Comments (13)
Does this only happen in decode.2.log
, and others are fine? Then, I'm expecting this is just a problem of some accidental data access. If this always happens, it would be due to some bugs. Can you just re-run only decoding by adding the option of --stage 5
?
from espnet.
No, this happen in all decode.*.log. After I re-run it (adding the option of --stage 5), and it happened again.
from espnet.
Thanks.
I'll check it.
from espnet.
I did not test the completely same setup, but I did not observe the issue. The training may have some issues. Can you take a look at exp/.../train.log? Also, can you check the model exists at exp/.../results/model.acc.best ?
from espnet.
@chiayuli @sw005320
This is caused by the torch.nn.DataParallel
.
We have to change the saving function when using DataParallel
as follows:
(This is from my another project's codes)
if args.n_gpus > 1:
torch.save({"model": model.module.state_dict()}, args.expdir + "/checkpoint-final.pkl")
else:
torch.save({"model": model.state_dict()}, args.expdir + "/checkpoint-final.pkl")

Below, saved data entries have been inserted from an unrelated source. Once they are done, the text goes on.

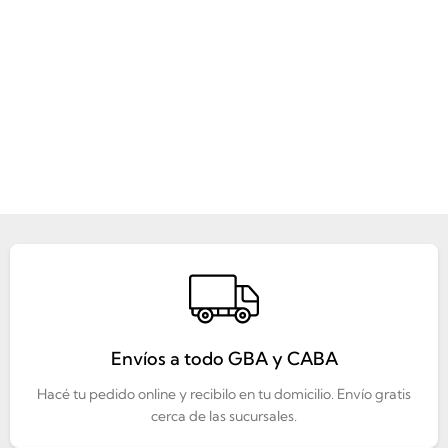
Envíos a todo GBA y CABA
Hacé tu pedido online y recibilo en tu domicilio. Envío gratis
cerca de las sucursales.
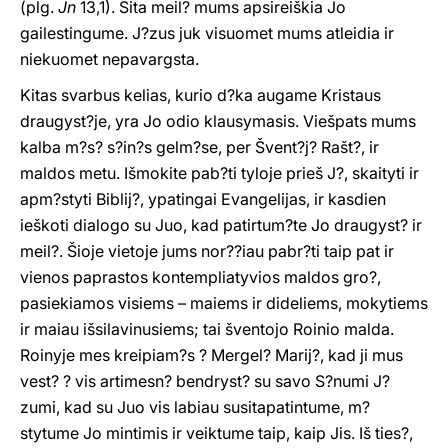
(plg.
Jn
13,1). Šita meil? mums apsireiškia Jo
gailestingume. J?zus juk visuomet mums atleidia ir
niekuomet nepavargsta.
Kitas svarbus kelias, kurio d?ka augame Kristaus
draugyst?je, yra Jo odio klausymasis. Viešpats mums
kalba m?s? s?in?s gelm?se, per Švent?j? Rašt?, ir
maldos metu. Išmokite pab?ti tyloje prieš J?, skaityti ir
apm?styti Biblij?, ypatingai Evangelijas, ir kasdien
ieškoti dialogo su Juo, kad patirtum?te Jo draugyst? ir
meil?. Šioje vietoje jums nor??iau pabr?ti taip pat ir
vienos paprastos kontempliatyvios maldos gro?,
pasiekiamos visiems – maiems ir dideliems, mokytiems
ir maiau išsilavinusiems; tai šventojo Roinio malda.
Roinyje mes kreipiam?s ? Mergel? Marij?, kad ji mus
vest? ? vis artimesn? bendryst? su savo S?numi J?
zumi, kad su Juo vis labiau susitapatintume, m?
stytume Jo mintimis ir veiktume taip, kaip Jis. Iš ties?,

@bobchennan Coud you fix it?
from espnet.
Thanks, I'll try it and feedback to you.
from espnet.
Yes that is caused by DataParallel. I will fix it soon.
from espnet.
Hi all,
I modified the code in asr_pytorch.py as #157
But it occurs other error (torch_load) during training acoustic model. Is there any modification to torch_load(path, obj) function? Many Thanks
=== commands ===
export CUDA_VISIBLE_DEVICES=0,2,3 ; nohup ./run.sh --ngpu 3 --stage 4 --backend pytorch --etype blstmp >> run.log&
=== log ===
Exception in main training loop: 'unexpected key "predictor.enc.enc1.bilstm0.weight_ih_l0" in state_dict'
Traceback (most recent call last):
File "/mount/arbeitsdaten40/projekte/asr/licu/Espnet/tools/venv/lib/python2.7/site-packages/chainer/training/trainer.py", line 309, in run
entry.extension(self)
File "/mount/arbeitsdaten/asr/licu/Espnet/src/asr/asr_utils.py", line 110, in restore_snapshot
_restore_snapshot(model, snapshot, load_fn)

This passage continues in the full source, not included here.